胤禛似乎擔心我心中有不滿旨意,當日散了宴席之後便來了翊坤宮,我早就知道這個答案,故此心中也沒有多少不滿,餘音娘子有一句話是說得好的,什麽貴妃、妃子的,名分、位份的,皇上喜愛的才算數的,齊妃不也是妃子麽?沒有協理後宮之前誰正眼瞧過她呢?為皇上生下皇子公主又能如何呢?隻要皇上的心還在我的身邊,那一切都是好說的。
六阿哥辭世之後,他好長日子沒來翊坤宮了,我故作驚訝道:“皇上來啦?怎麽也不命人來通知一下,臣妾什麽也沒有準備?”我閣下手中的墨筆迎接道,他見我正在習字便拿起宣紙看了起來,上麵寫著:“去我去者,昨日之日不可留,亂我心者,今日之日多煩憂”。我想著去搶過來,卻被他一個轉身而閃過,撲了個空?
“皇上,蘭兒的字不堪入目,您看不得?”
“朕一手教出來的好徒弟,字怎會不堪入目呢?雖少了寫磅礴之氣,卻模仿得到位,如今已有八分相識了,並未丟了朕的顏麵,可見近來靜心練習了。”

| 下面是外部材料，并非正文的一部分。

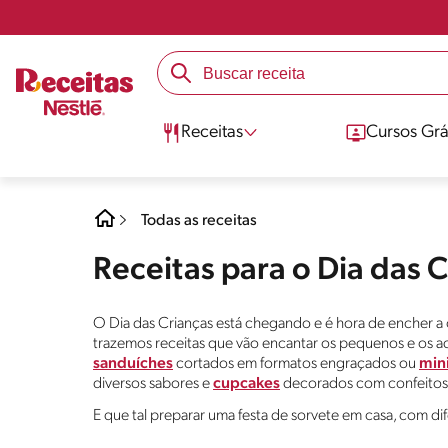
Receitas
Cursos Grá
Todas as receitas
Receitas para o Dia das 
O Dia das Crianças está chegando e é hora de encher a ca
trazemos receitas que vão encantar os pequenos e os 
sanduíches
cortados em formatos engraçados ou
mini
diversos sabores e
cupcakes
decorados com confeitos 
E que tal preparar uma festa de sorvete em casa, com dif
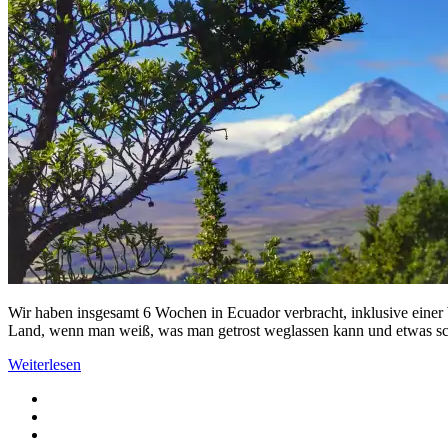
Wir haben insgesamt 6 Wochen in Ecuador verbracht, inklusive einer W
Land, wenn man weiß, was man getrost weglassen kann und etwas schne
Weiterlesen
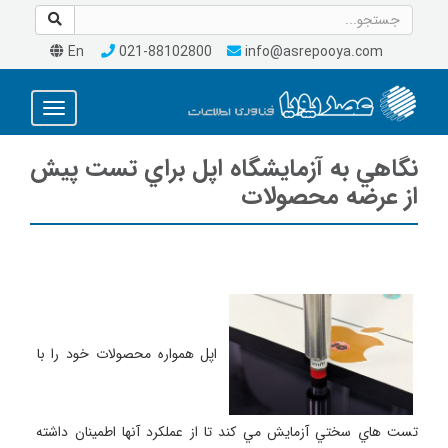
En
021-88102800
info@asrepooya.com
Toggle
avigation
نگاهي به آزمايشگاه اپل براي تست پيش
از عرضه محصولات
 اپل همواره محصولات خود را با 
تست هاي سختي آزمايش مي كند تا از عملكرد آنها اطمينان داشته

“漫漫長日,總要有些東西打發時辰的,皇上您見笑了。”我不再搶奪他倒是自動還給了我。
“今兒朕封了兩位貴妃,你可高興啊?”明知故問,別人風光我能高興得起來嗎?口裏卻說:“皇上高興,蘭兒就高興!”
“口不對心……”他舉著食指朝我說道,我一時間羞愧不已,都想要找個地方躲起來了,“朕,已經想好法子了,定然不會讓你受了委屈?”法子?什麽法子?女兒搶不過來,協理後宮的權利又有人攔著,眼下還有新人入主,還能有什麽法子能讓我封妃了,也不是沒有,那就生太後崩了,皇後歿了,那些擋在我較小的石子兒都消失不見了。
“皇上?此話怎講?”
“皇後見朕這些日子都愁眉不展,知道朕在為福宜的事兒而傷心,便提議道命朕將弘晝接入宮中來撫養,裕嬪向來喜好佛法,早便是半個世外人了,隻怕不願在紫禁城內居住,朕打算命弘晝認你當母妃,如此一來,你便是膝下有子,朕再封你為妃,不正是合情合理嗎?到時候看誰還會攔著?”五阿哥身體從小就弱,能長大成人很是不容易,其母裕嬪為了求上天保佑她的孩子平安成長,自弘晝滿月之日便對著菩薩起誓,今生今世,不再沾惹葷腥,誠心向佛,日日青燈古佛,禮佛誦經的,皇上入主紫禁城時,便為了表明誠意而留宿在府邸,故此皇上將雍王府改成了雍和宮,成為皇家寺院。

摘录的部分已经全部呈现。